Penguasa diberi mandat melakukan pelayanan pada urusan rakyat, bukan pihak yang minta dilayani rakyat. Artinya, jika pemerintah berbuat salah, ada hak rakyat mengkritik dan meluruskannya.
Islam mengajarkan aktivitas muhasabah (mengoreksi kesalahan) sesama muslim. Pahalanya besar di sisi Allah Taala. Kritik atau muhasabah merupakan kewajiban bagi setiap muslim yang terwujud dalam aktivitas amar makruf nahi mungkar. Aktivitas inilah yang menjadikan umat Islam mendapat gelar umat terbaik.
Aktivitas amar makruf nahi mungkar yang terbesar ialah mengoreksi kebijakan penguasa yang zalim terhadap rakyatnya. Sebagaimana sabda Nabi saw., “Sebaik-baik jihad ialah berkata yang benar di hadapan penguasa yang zalim atau pemimpin yang zalim.” (HR. Abu Dawub, Tirmidzi dan Ibnu Majah).
Pemimpin dalam Islam tidak antikritik. Rakyat boleh mengkritik penguasa secara langsung sebagaimana kisah seorang perempuan yang mengkritik kebijakan Khalifah Umar bin Khaththab ra. terkait pembatasan mahar bagi perempuan.
Rakyat juga bebas menyampaikan pendapat dan keluhannya kepada Majelis Umat, yakni bagian dari struktur negara Khilafah yang mewadahi aspirasi rakyat serta tempat khalifah meminta nasihat dalam berbagai urusan. Kewenangan Majelis Umat terbatas pada mengoreksi kebijakan penguasa, mengontrol jalannya pemerintahan, dan memberi masukan pada penguasa serta pejabat negara.
Islam memberikan keteladanan pada seorang pemimpin dalam menanggapi kritik atas kebijakannya. Tengoklah sikap Khalifah Umar yang lebih senang dikritik daripada dipuji. Beliau mengatakan, “Jika kalian melihatku menyimpang dari jalan Islam, luruskan aku walaupun dengan pedang.” Begitu pula dengan Khalifah Umar bin Abdul Aziz yang legawa menerima kritik dari putranya sendiri lantaran ingin beristirahat sejenak sementara masih banyak urusan rakyat menanti untuk diurus.
Dalam Khilafah, kebebasan rakyat mengkritik penguasa tecermin dalam kisah aduan rakyat terhadap Gubernur Mesir, Amr bin ‘Ash. Kala itu, ia diadukan kepada Khalifah Umar karena hukuman yang diberikan Amr kepada putra Khalifah, yaitu Abdurrahman dan temannya, tidak sesuai aturan yang telah ditetapkan.

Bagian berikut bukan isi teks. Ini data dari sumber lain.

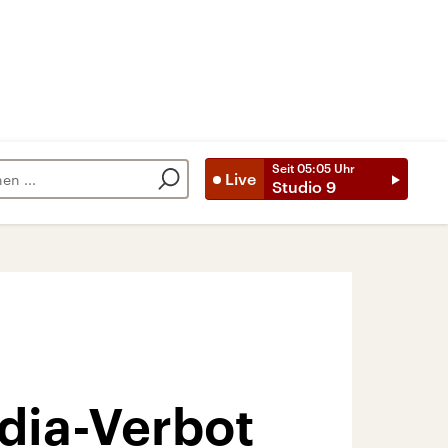
Seit
05:05
Uhr
Live
Studio 9
dia-Verbot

Khilafah sangat terbuka dengan kritik dan aduan dari rakyatnya. Dengan kritiklah penguasa bisa selamat dari sikap zalim dan mungkar. Dengan muhasabah, penguasa akan bersikap mawas diri karena menyadari setiap kebijakannya pasti berdampak bagi rakyat yang dipimpinnya. Begitu juga dengan beratnya beban amanah yang harus ia pertanggungjawabkan di hadapan Allah Swt. kelak di akhirat.